O direito de voto não é um Direito Fundamental que se exerça sem a contribuição do governo, não se determina a si próprio e por isso necessita de conformação executiva. Cabe, portanto, ao Estado criar todas as condições para a realização desse direito. Quando o Estado se demite da sua responsabilidade mesmo que por negligência, então considera-se que não fez o que estava ao seu alcance no cumprimento de um dever seu, imposto por lei.

Não podemos, assim, e como muito se tem ouvido por aí, desresponsabilizar o Estado de uma matéria consagrada como sua responsabilidade directa. Em rigor, falhou, como se pode ver, o dever de informação fundamental à prossecução do objectivo final. O Estado não pode assumir que a publicidade institucional é vinculativa porque os meios não são absolutamente acessíveis. A informação directa salvaguarda o Estado do cumprimento devido. Culpar os cidadãos por inépcia é, neste sentido, uma total falta de conhecimento da arquitectura e dos fundamentos constitucionais.
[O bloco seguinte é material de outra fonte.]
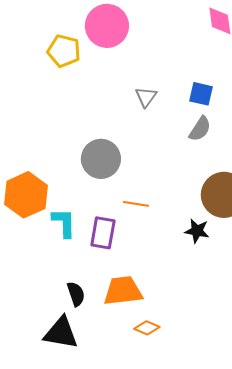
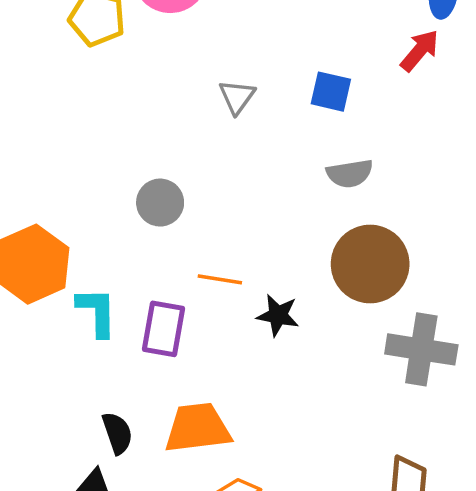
gray semicircle: (200, 129) -> (350, 174), moved, turned 48
gray circle: (101, 159) -> (160, 203), size x0.7
black star: (197, 231) -> (278, 315), moved

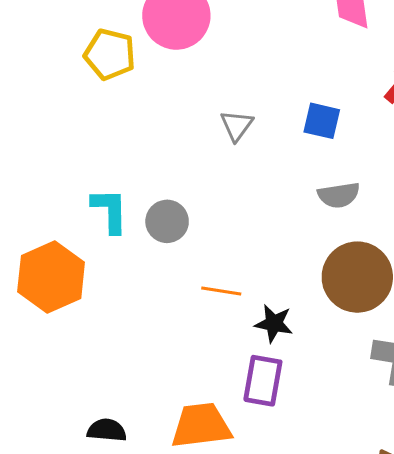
cyan L-shape: (97, 312) -> (110, 211), moved
purple rectangle: (164, 329) -> (263, 381), moved
black semicircle: (117, 433) -> (107, 430), moved, turned -66

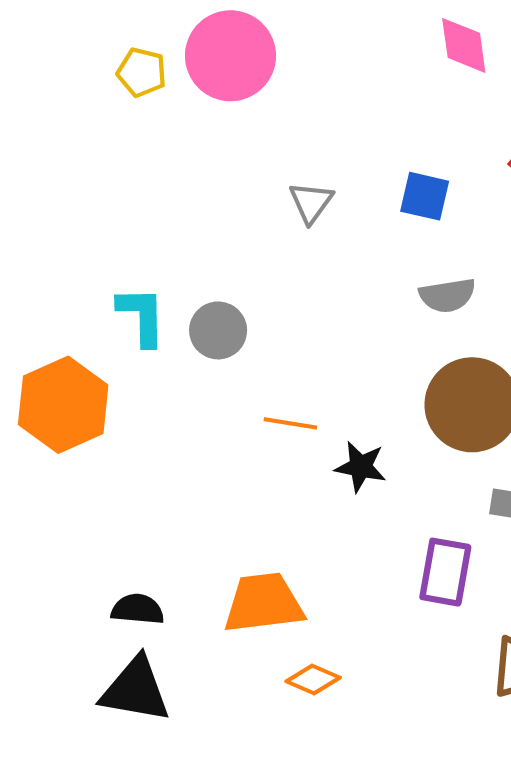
yellow pentagon: (110, 54) -> (142, 72), moved, size x0.7
purple rectangle: (263, 381) -> (445, 572), moved

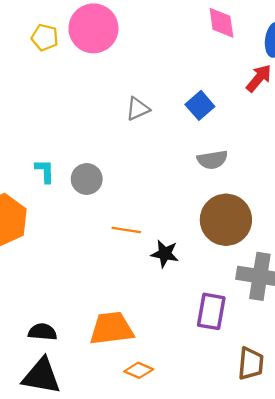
blue square: (425, 196) -> (200, 105), turned 36
gray triangle: (311, 202) -> (138, 109), turned 30
cyan L-shape: (142, 316) -> (45, 171), size x0.7

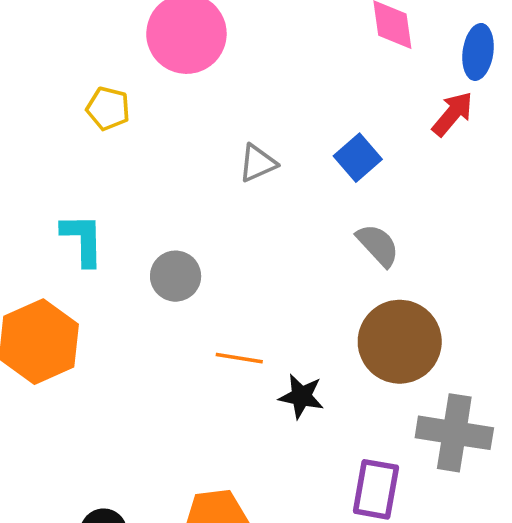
yellow pentagon: (45, 37) -> (108, 108), moved
gray semicircle: (212, 160) -> (378, 245), turned -124
cyan L-shape: (45, 171) -> (83, 240), moved, size x1.4

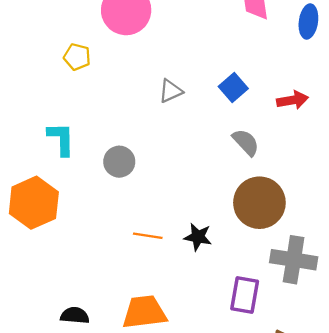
red arrow: (453, 114) -> (292, 100), moved, turned 40
orange line: (239, 358) -> (148, 236), moved

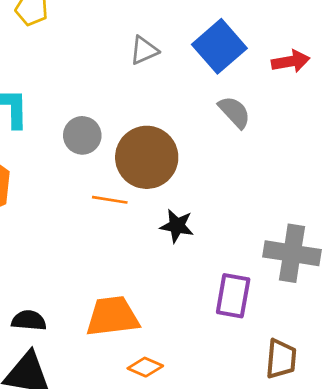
blue square: (233, 88) -> (219, 46), size x1.5
brown circle: (259, 203) -> (147, 157), moved
orange line: (148, 236) -> (110, 200), moved

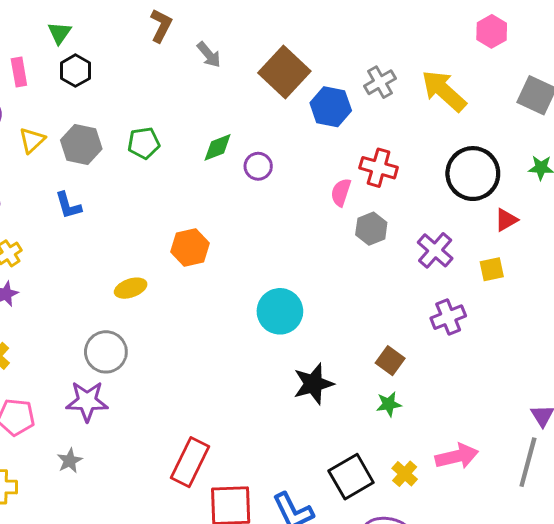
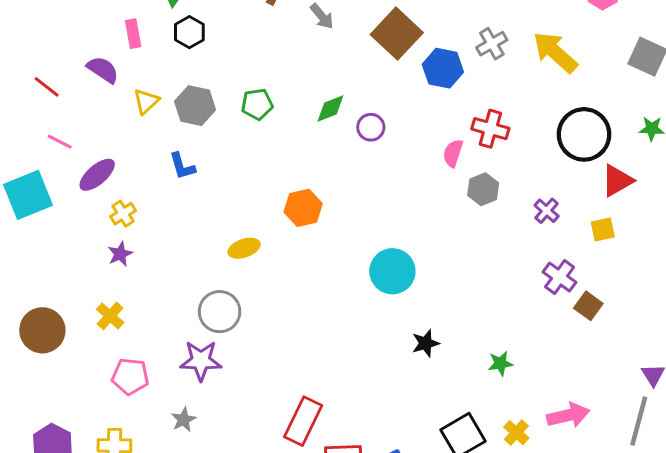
red triangle: (506, 220) -> (617, 181), size x1.4
purple cross: (435, 250) -> (547, 211), size x0.7
purple cross: (448, 317) -> (560, 277), turned -32
brown square: (390, 361) -> (588, 306), moved
black star: (313, 384) -> (426, 343), size x0.7

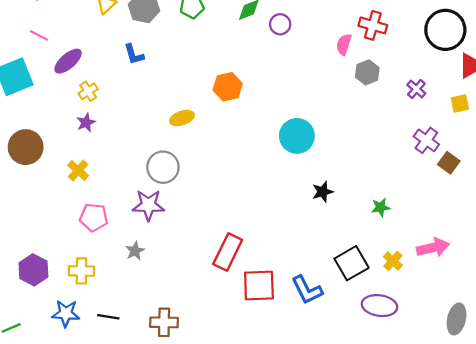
brown circle: (42, 330) -> (26, 147), moved

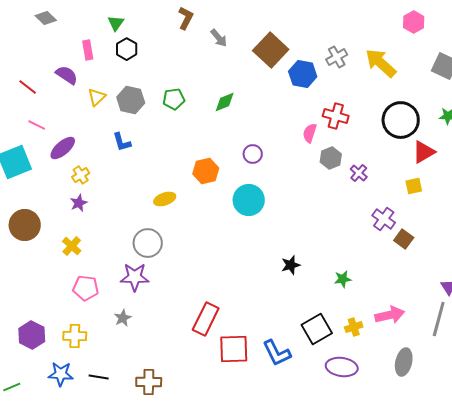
purple circle: (280, 24) -> (253, 154), moved
purple cross: (416, 89) -> (359, 173), moved
cyan circle: (297, 136) -> (249, 200), moved
yellow cross: (393, 261) -> (354, 327), turned 30
gray ellipse: (457, 319) -> (404, 362), moved

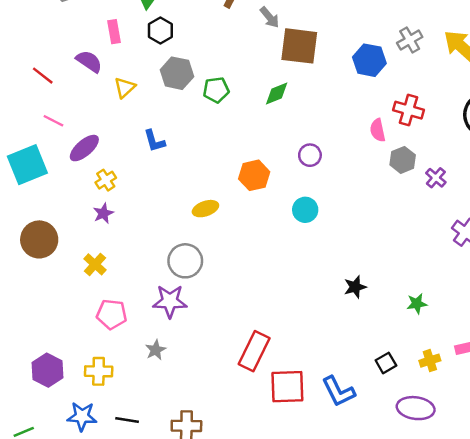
brown square: (271, 50) -> (299, 46), moved, turned -36
gray hexagon: (131, 100) -> (177, 73), moved
pink semicircle: (310, 133) -> (378, 130), turned -30
cyan circle: (249, 200) -> (305, 210), size x0.7
black square: (317, 329) -> (386, 363), size x0.6

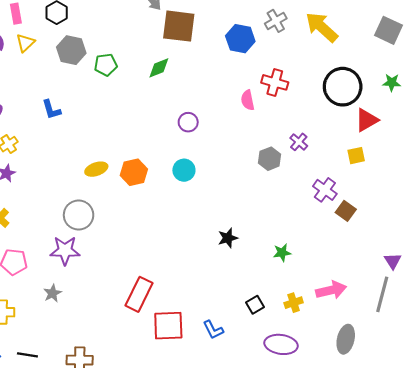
yellow triangle: (125, 87) -> (25, 43), moved
gray hexagon: (403, 160) -> (270, 159), moved
orange hexagon: (254, 175) -> (134, 172), moved
blue L-shape: (338, 391) -> (213, 330), size x0.7

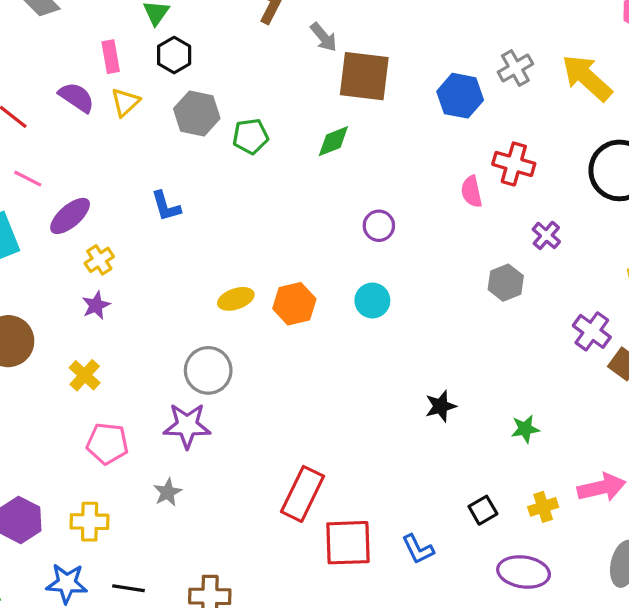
purple cross: (299, 142) -> (546, 235), moved

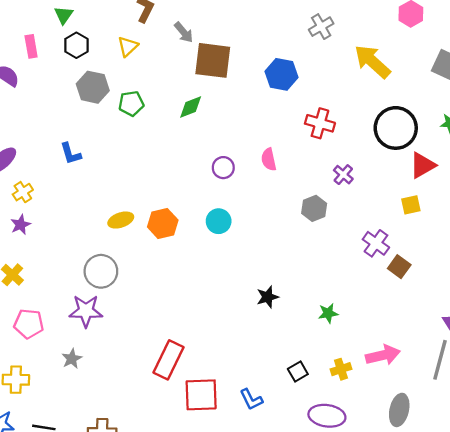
gray cross: (515, 68) -> (321, 27), moved
yellow triangle: (125, 102) -> (128, 46), moved
pink semicircle: (472, 192) -> (269, 159), moved

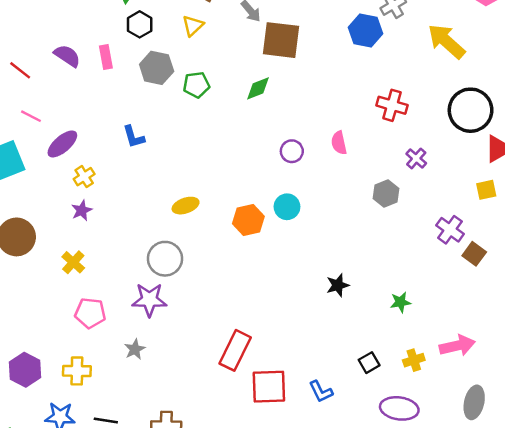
pink rectangle: (31, 46) -> (106, 57), moved
blue hexagon: (282, 74) -> (365, 30), moved
orange hexagon: (163, 224) -> (248, 220), moved

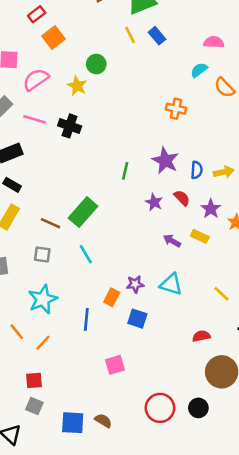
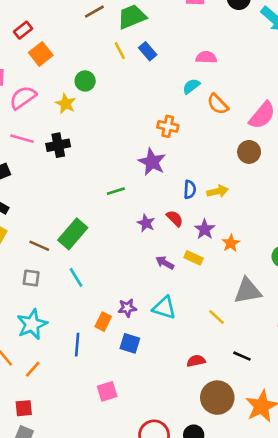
black cross: (70, 126) -> (58, 145), turned -30
purple star: (165, 161) -> (152, 162), moved
green line: (125, 171) -> (116, 191), turned 60

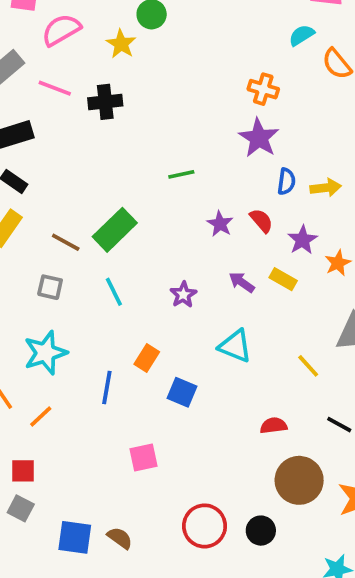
purple star: (152, 162) -> (259, 138), moved
purple star: (127, 308) -> (183, 295), moved, turned -30

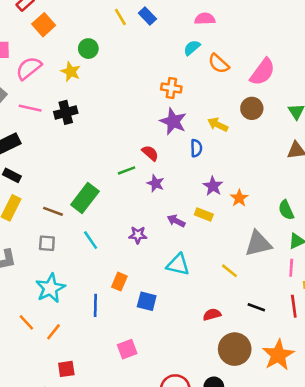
green line: (181, 174) -> (127, 170), moved
yellow arrow: (326, 188) -> (218, 125), moved, turned -138
red semicircle: (261, 221) -> (150, 153), moved
purple star: (183, 295) -> (138, 235), turned -30
red square: (23, 471) -> (66, 369), moved

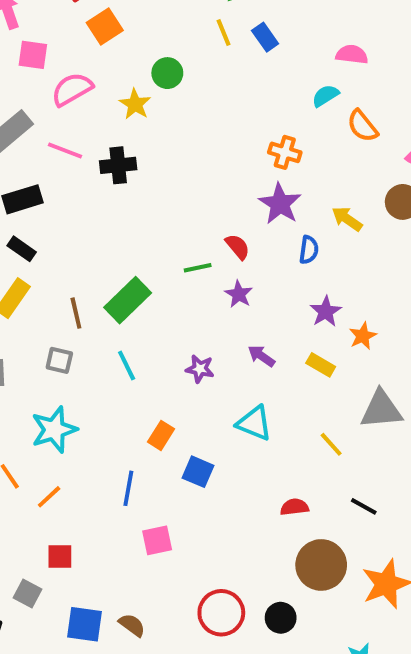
brown line: (53, 211) -> (76, 313), turned 48
yellow rectangle: (204, 215) -> (321, 365), moved
blue line: (95, 305) -> (128, 488), moved

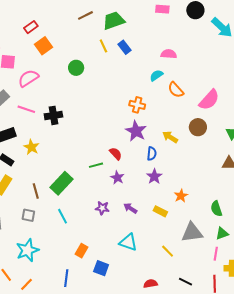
yellow star: (135, 104) -> (31, 147), moved
purple star: (326, 312) -> (154, 176), moved
purple star: (200, 369) -> (102, 208), moved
É muito fácil perceber que, numa situação limite de indecisão eleitoral, este problema não seria certamente tratado com a mesma displicência.

Em bom rigor, é isto que está em causa. Como tal, não me parece nada descabido que se peçam responsabilidades. E neste caso, por que não ao responsável máximo? Não se trata de uma simples guerrilha político-partidária. Trata-se, isso sim, da defesa dos instrumentos democráticos.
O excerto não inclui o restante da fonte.